Mr Maiolo said many factors both globally and in Australia come together to drive up the price of a barista-made cappuccino.

He said the biggest contributor was COVID, which not only forced farms in many countries to close, but also caused a large number of deaths, which impacted their workforce.

Barista hand pouring a latte with pattern.
The cost of a cup of coffee could continue to rise as cafes and wholesalers are forced to pass on the costs.(ABC News: Alkira Reinfrank )

When beans were sent around the world in a shipping container, that too cost more.

Mr Maiolo said the cost of transporting a container had increased sixfold, from $2,500 to around $15,000.

In addition to these factors, Brazil – a major coffee-growing region – suffered a massive frost last year, which resulted in fewer beans being picked.

close up of coffee beans in the roaster
Mr Maiolo says COVID, a shortage of workers on foreign farms and the cost of freight are all driving up the cost of beans.(ABC Central West: Xanthe Gregory)

With increased demand and less grain, the price went up again.

Mr Maiolo said none of these factors were likely to resolve any time soon.

“The price will stay high for some time, at least the next 12 to 18 months, before we can start to get back to some sort of normalcy in terms of freight and logistics,” he said.

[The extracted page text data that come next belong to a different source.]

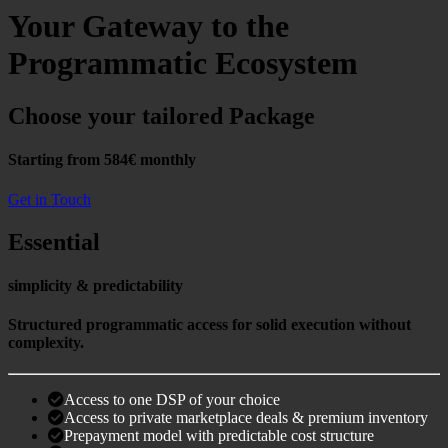
Your Gateway to the
Programmatic Ecosystem
Choose your tailored Package
Starting from 584€ monthly
Get in Touch
Essential
simplicity & predictability
Structured programmatic access for solid execution without
complexity.
Access to one DSP of your choice
Access to private marketplace deals & premium inventory
Prepayment model with predictable cost structure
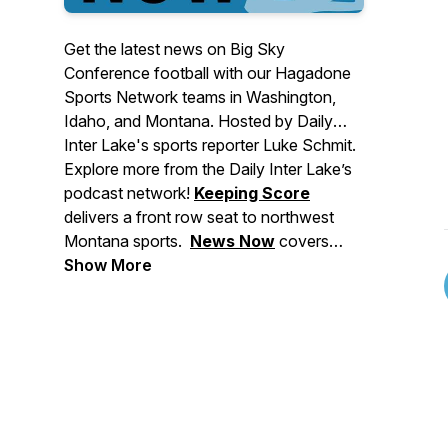
Get the latest news on Big Sky
Conference football with our Hagadone
Sports Network teams in Washington,
Idaho, and Montana. Hosted by Daily
Inter Lake's sports reporter Luke Schmit.
Explore more from the Daily Inter Lake’s
podcast network!
Keeping Score
delivers a front row seat to northwest
Montana sports.
News Now
covers
major stories making headlines in
Show More
Montana, events to check out, and
breaking news for the Flathead Valley
and beyond.
Deep Dive
brings you in-
depth stories from across our area. And
Side Tracks
shares the stories behind
northwest Montana's local music, food,
and arts culture.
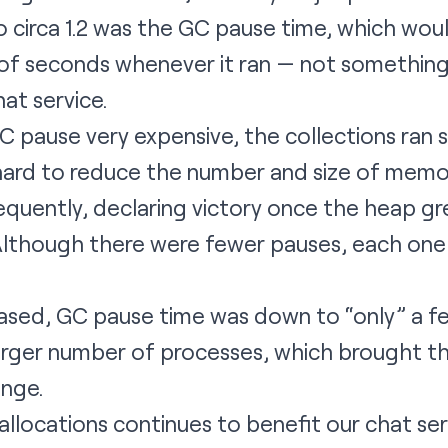
 circa 1.2 was the GC pause time, which wou
s of seconds whenever it ran — not somethin
hat service.
 pause very expensive, the collections ran s
ard to reduce the number and size of memor
equently, declaring victory once the heap g
Although there were fewer pauses, each one 
eased, GC pause time was down to “only” a f
 larger number of processes, which brought 
nge.
llocations continues to benefit our chat se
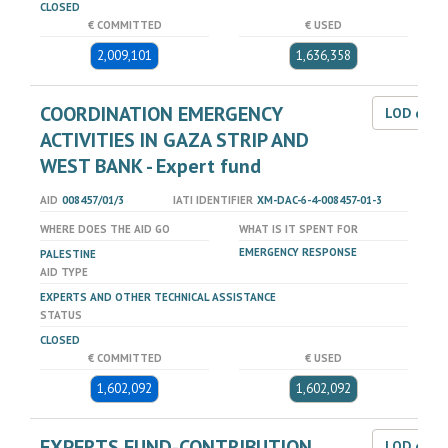
CLOSED
€ COMMITTED
€ USED
2,009,101
1,636,358
COORDINATION EMERGENCY
LOD dat
ACTIVITIES IN GAZA STRIP AND
WEST BANK - Expert fund
AID
008457/01/3
IATI IDENTIFIER
XM-DAC-6-4-008457-01-3
WHERE DOES THE AID GO
WHAT IS IT SPENT FOR
EMERGENCY RESPONSE
PALESTINE
AID TYPE
EXPERTS AND OTHER TECHNICAL ASSISTANCE
STATUS
CLOSED
€ COMMITTED
€ USED
1,602,092
1,602,092
EXPERTS FUND-CONTRIBUTION
LOD dat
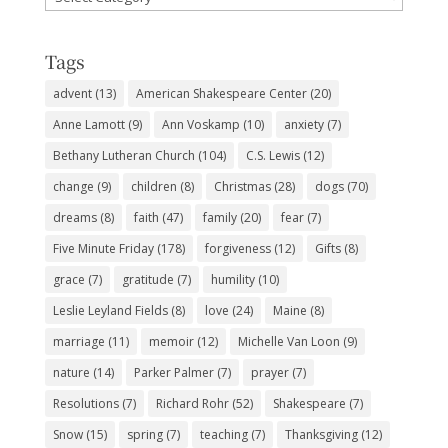
Subjects
Tags
advent
(13)
American Shakespeare Center
(20)
Anne Lamott
(9)
Ann Voskamp
(10)
anxiety
(7)
Bethany Lutheran Church
(104)
C.S. Lewis
(12)
change
(9)
children
(8)
Christmas
(28)
dogs
(70)
dreams
(8)
faith
(47)
family
(20)
fear
(7)
Five Minute Friday
(178)
forgiveness
(12)
Gifts
(8)
grace
(7)
gratitude
(7)
humility
(10)
Leslie Leyland Fields
(8)
love
(24)
Maine
(8)
marriage
(11)
memoir
(12)
Michelle Van Loon
(9)
nature
(14)
Parker Palmer
(7)
prayer
(7)
Resolutions
(7)
Richard Rohr
(52)
Shakespeare
(7)
Snow
(15)
spring
(7)
teaching
(7)
Thanksgiving
(12)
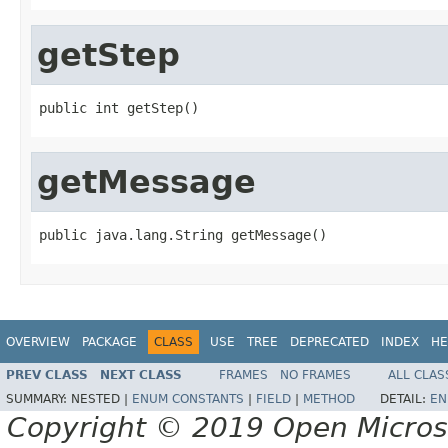
getStep
public int getStep()
getMessage
public java.lang.String getMessage()
OVERVIEW
PACKAGE
CLASS
USE
TREE
DEPRECATED
INDEX
HE
PREV CLASS
NEXT CLASS
FRAMES
NO FRAMES
ALL CLAS
SUMMARY:
NESTED |
ENUM CONSTANTS
|
FIELD
|
METHOD
DETAIL:
EN
Copyright © 2019 Open Micro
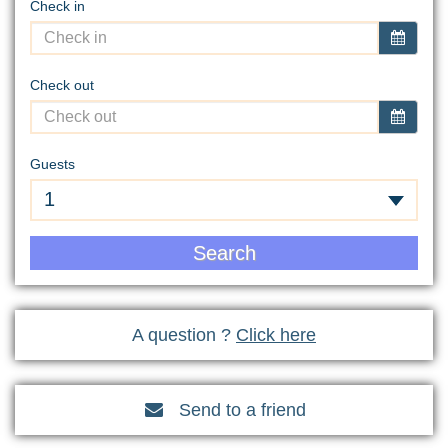
Check in
Check out
Guests
1
Search
A question ?
Click here
Send to a friend

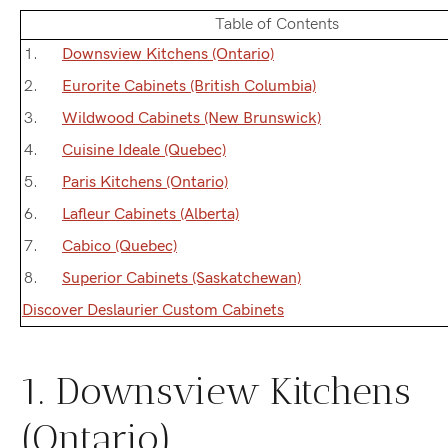
Table of Contents
Downsview Kitchens (Ontario)
Eurorite Cabinets (British Columbia)
Wildwood Cabinets (New Brunswick)
Cuisine Ideale (Quebec)
Paris Kitchens (Ontario)
Lafleur Cabinets (Alberta)
Cabico (Quebec)
Superior Cabinets (Saskatchewan)
Discover Deslaurier Custom Cabinets
1. Downsview Kitchens
(Ontario)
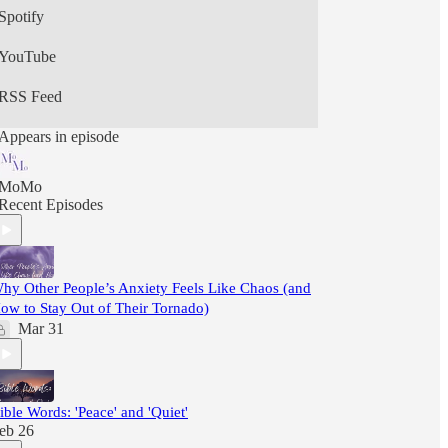
Spotify
YouTube
RSS Feed
Appears in episode
MoMo
Recent Episodes
hy Other People’s Anxiety Feels Like Chaos (and
ow to Stay Out of Their Tornado)
Mar 31
ible Words: 'Peace' and 'Quiet'
eb 26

Making coffee “more than a business”

Back on the Sunshine Coast and Mr Mejia said while he felt he had no choice but to raise the price of his coffee, it was a painful decision to make.

He said the survival of his business wasn’t the only thing on his mind.

“Coffee is the social lubricant that keeps people moving and connecting with each other.

“We’re the stewards of that, and we’re taking that role beyond our business and more of a community role.”